- [What to do]:
Your answer should be the lines of the data below that contain "satu".

- [Data for this exercise]:
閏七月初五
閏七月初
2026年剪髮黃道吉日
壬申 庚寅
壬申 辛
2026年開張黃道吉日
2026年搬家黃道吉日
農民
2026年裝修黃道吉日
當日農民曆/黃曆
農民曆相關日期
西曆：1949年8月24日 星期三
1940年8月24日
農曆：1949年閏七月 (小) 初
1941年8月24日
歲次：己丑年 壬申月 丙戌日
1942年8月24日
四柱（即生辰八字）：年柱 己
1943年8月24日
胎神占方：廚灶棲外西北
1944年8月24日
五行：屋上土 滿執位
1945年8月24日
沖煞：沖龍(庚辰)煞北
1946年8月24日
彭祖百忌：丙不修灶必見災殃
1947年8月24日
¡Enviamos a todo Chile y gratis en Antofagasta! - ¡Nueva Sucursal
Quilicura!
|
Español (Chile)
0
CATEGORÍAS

* * *

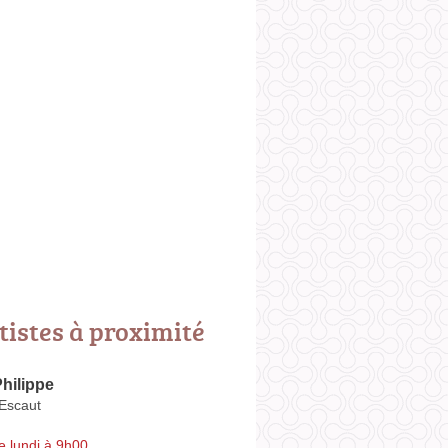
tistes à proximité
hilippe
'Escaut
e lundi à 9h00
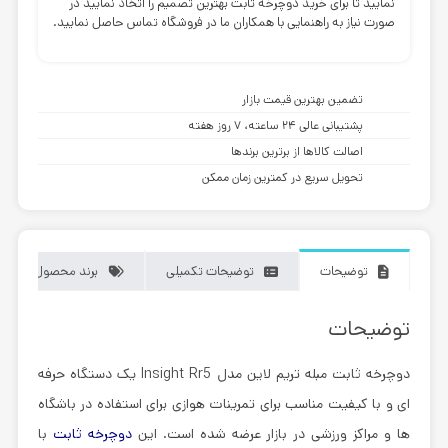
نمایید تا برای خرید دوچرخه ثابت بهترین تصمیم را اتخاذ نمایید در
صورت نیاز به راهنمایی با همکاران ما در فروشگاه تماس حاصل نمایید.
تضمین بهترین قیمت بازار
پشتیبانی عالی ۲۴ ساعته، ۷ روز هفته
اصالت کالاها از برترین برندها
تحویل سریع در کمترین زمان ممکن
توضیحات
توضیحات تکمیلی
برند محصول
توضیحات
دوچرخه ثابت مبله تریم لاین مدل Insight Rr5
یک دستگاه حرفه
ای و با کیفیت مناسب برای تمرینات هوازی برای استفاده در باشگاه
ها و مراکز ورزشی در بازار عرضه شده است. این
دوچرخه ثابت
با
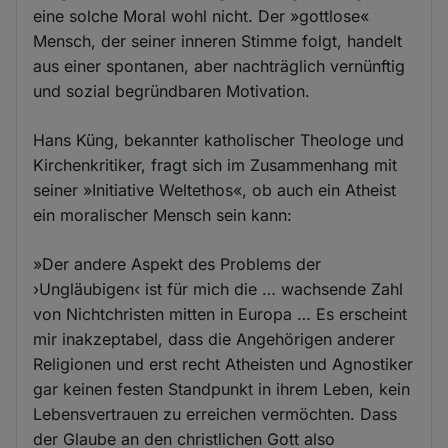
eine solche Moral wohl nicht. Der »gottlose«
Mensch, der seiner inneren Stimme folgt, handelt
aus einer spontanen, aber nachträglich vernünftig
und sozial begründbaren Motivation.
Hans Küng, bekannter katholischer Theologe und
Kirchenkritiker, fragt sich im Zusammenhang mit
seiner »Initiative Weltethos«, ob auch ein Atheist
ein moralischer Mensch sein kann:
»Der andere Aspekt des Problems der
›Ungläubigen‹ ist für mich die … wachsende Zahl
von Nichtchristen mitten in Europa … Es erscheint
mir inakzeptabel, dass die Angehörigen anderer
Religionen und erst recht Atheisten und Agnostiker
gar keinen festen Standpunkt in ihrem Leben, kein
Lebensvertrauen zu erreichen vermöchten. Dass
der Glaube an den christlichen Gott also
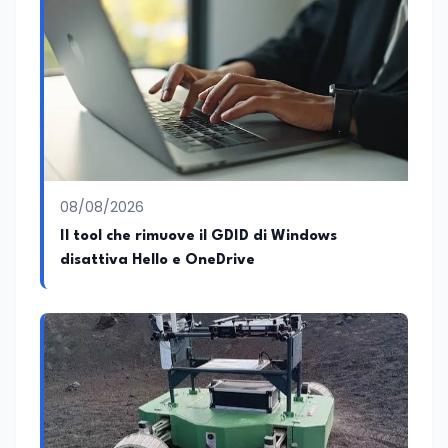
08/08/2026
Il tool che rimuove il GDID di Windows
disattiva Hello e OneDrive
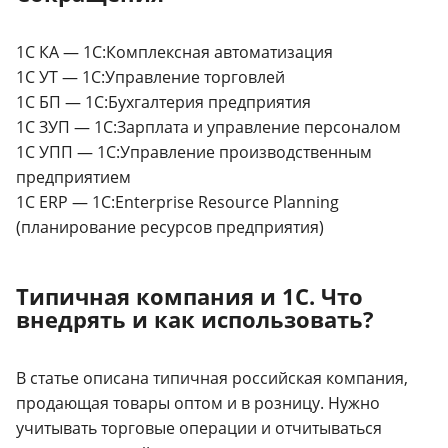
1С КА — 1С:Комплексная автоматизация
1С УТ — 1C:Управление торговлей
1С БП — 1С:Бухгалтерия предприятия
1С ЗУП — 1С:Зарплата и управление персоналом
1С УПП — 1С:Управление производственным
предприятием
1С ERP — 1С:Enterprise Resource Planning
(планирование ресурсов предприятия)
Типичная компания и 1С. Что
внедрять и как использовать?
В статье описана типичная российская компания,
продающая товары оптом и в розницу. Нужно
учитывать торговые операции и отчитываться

--

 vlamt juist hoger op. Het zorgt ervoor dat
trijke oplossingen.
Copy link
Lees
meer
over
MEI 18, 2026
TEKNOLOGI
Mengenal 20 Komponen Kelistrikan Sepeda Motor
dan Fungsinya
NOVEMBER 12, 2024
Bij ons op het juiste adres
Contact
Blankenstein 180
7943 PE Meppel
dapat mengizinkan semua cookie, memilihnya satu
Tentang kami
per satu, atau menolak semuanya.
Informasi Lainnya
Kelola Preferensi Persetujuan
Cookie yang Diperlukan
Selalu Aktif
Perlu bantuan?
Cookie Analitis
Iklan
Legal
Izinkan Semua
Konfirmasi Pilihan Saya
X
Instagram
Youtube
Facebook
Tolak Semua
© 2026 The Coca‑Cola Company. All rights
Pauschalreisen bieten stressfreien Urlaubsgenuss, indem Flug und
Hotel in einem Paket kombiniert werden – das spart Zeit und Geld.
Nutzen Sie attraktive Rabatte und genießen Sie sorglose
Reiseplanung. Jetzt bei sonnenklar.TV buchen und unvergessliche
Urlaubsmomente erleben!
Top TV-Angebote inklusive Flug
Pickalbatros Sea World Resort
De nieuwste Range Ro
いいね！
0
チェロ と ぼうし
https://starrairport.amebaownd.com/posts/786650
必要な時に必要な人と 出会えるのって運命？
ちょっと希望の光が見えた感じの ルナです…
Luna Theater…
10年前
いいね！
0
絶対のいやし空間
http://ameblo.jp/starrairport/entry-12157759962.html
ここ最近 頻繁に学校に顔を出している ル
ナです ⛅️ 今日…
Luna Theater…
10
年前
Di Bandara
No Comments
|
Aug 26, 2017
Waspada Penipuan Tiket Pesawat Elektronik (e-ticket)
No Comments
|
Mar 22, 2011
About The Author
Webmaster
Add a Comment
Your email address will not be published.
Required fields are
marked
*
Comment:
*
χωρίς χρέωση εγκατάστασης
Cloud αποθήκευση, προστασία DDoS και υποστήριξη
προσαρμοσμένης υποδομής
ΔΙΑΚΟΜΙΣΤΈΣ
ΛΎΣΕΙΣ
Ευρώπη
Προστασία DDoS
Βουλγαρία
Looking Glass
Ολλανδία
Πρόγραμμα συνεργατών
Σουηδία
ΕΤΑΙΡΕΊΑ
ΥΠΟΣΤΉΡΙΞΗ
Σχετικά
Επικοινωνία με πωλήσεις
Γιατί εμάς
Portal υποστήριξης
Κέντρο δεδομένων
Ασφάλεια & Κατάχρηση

- [Output below]:
dapat mengizinkan semua cookie, memilihnya satu
per satu, atau menolak semuanya.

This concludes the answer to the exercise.